EDR Bypass Technique 'Aukill' - 20230501006¶
Overview¶
A recent report by Sophos details new techniques to disable EDR controls, the tool dubbed Aukill currently abuses an outdated version of the driver used by version 16.32 of the Microsoft utility, Process Explorer, to disable EDR processes before deploying either a backdoor or ransomware on the target system.
What is vulnerable?¶
Vulnerabilities stem from out-dated or custom drivers loaded onto Windows devices.
What has been observed?¶
Sophos reports the Aukill tool has been observed in at least three ransomware incidents in the past 5 months.
Recommendation¶
- It is highly suggested to check if your endpoint security product implements and enables tamper protection. This feature provides a strong layer against such type of attacks.

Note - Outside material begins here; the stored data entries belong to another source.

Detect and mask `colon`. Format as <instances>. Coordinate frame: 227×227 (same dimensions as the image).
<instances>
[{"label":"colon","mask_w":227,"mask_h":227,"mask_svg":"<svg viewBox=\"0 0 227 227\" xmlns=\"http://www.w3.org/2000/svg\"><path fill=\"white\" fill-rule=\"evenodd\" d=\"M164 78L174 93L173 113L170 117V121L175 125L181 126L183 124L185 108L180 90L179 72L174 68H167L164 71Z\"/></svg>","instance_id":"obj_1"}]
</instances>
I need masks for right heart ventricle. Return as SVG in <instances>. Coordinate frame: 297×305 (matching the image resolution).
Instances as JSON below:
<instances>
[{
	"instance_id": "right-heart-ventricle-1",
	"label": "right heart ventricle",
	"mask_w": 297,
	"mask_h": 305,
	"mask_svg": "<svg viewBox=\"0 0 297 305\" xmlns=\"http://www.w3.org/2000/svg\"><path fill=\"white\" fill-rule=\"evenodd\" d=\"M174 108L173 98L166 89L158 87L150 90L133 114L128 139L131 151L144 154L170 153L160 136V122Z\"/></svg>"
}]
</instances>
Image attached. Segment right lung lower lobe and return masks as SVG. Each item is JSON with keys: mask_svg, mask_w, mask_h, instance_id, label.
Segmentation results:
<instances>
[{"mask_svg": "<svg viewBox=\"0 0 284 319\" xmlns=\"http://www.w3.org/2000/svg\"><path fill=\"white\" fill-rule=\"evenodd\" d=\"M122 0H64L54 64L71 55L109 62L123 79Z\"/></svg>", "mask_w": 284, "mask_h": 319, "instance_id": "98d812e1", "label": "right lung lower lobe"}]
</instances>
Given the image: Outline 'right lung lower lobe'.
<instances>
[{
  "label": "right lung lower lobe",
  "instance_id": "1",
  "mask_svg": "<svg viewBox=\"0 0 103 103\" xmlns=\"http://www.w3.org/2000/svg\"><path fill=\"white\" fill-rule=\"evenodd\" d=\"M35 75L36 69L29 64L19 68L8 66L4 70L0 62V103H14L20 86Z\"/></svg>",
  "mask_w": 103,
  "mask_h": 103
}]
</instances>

- Practice strong Windows security roles hygiene. This attack is only possible if the attacker escalates privileges they control, or can obtain administrator rights. Separation between user and admin privileges can help prevent attackers from easily loading drivers.

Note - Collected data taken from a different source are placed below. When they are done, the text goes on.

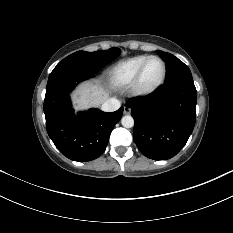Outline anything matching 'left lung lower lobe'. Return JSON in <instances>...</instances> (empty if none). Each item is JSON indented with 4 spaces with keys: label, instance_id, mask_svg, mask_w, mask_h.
Segmentation results:
<instances>
[{
    "label": "left lung lower lobe",
    "instance_id": "0a47b994",
    "mask_svg": "<svg viewBox=\"0 0 233 233\" xmlns=\"http://www.w3.org/2000/svg\"><path fill=\"white\" fill-rule=\"evenodd\" d=\"M197 92L193 80L163 84L127 103L135 120L133 139L148 158L166 160L186 144L195 125Z\"/></svg>",
    "mask_w": 233,
    "mask_h": 233
}]
</instances>
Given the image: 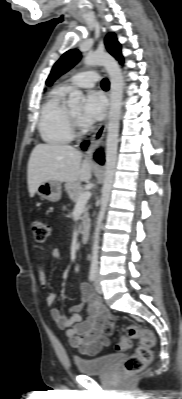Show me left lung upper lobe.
<instances>
[{
  "label": "left lung upper lobe",
  "instance_id": "1",
  "mask_svg": "<svg viewBox=\"0 0 182 399\" xmlns=\"http://www.w3.org/2000/svg\"><path fill=\"white\" fill-rule=\"evenodd\" d=\"M105 45L108 52L114 56L121 64H123V57L121 55V45L116 39L114 33H109L105 38ZM80 52L76 49L65 52L61 58L55 63L52 71L46 81L48 85H51L59 76L71 69L79 60Z\"/></svg>",
  "mask_w": 182,
  "mask_h": 399
}]
</instances>
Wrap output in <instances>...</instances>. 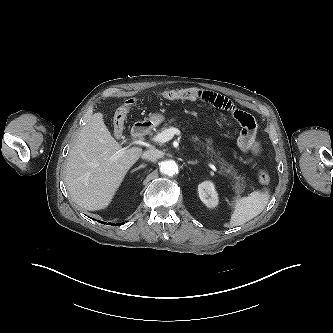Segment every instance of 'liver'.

- Keep your system updated. Windows maintains a list of drivers for which Microsoft has revoked certificates, or deprecated drivers that have been historically abused, and updates that list through the Windows Update mechanism.
- In addition to your operating system, it's also important to check, periodically, whether there are updates for applications and other tools on your computer, and to remove older tools if they are no longer required or used.
- Legitimate driver abuse can also happen if a vulnerable driver already exists on the system. Having a strong vulnerability management program can aid in closing such protection gaps.
- Research and maintain strong detection rules in your EDR and SIEM products to allow detection of suspicious drivers, processes and activity on endpoints.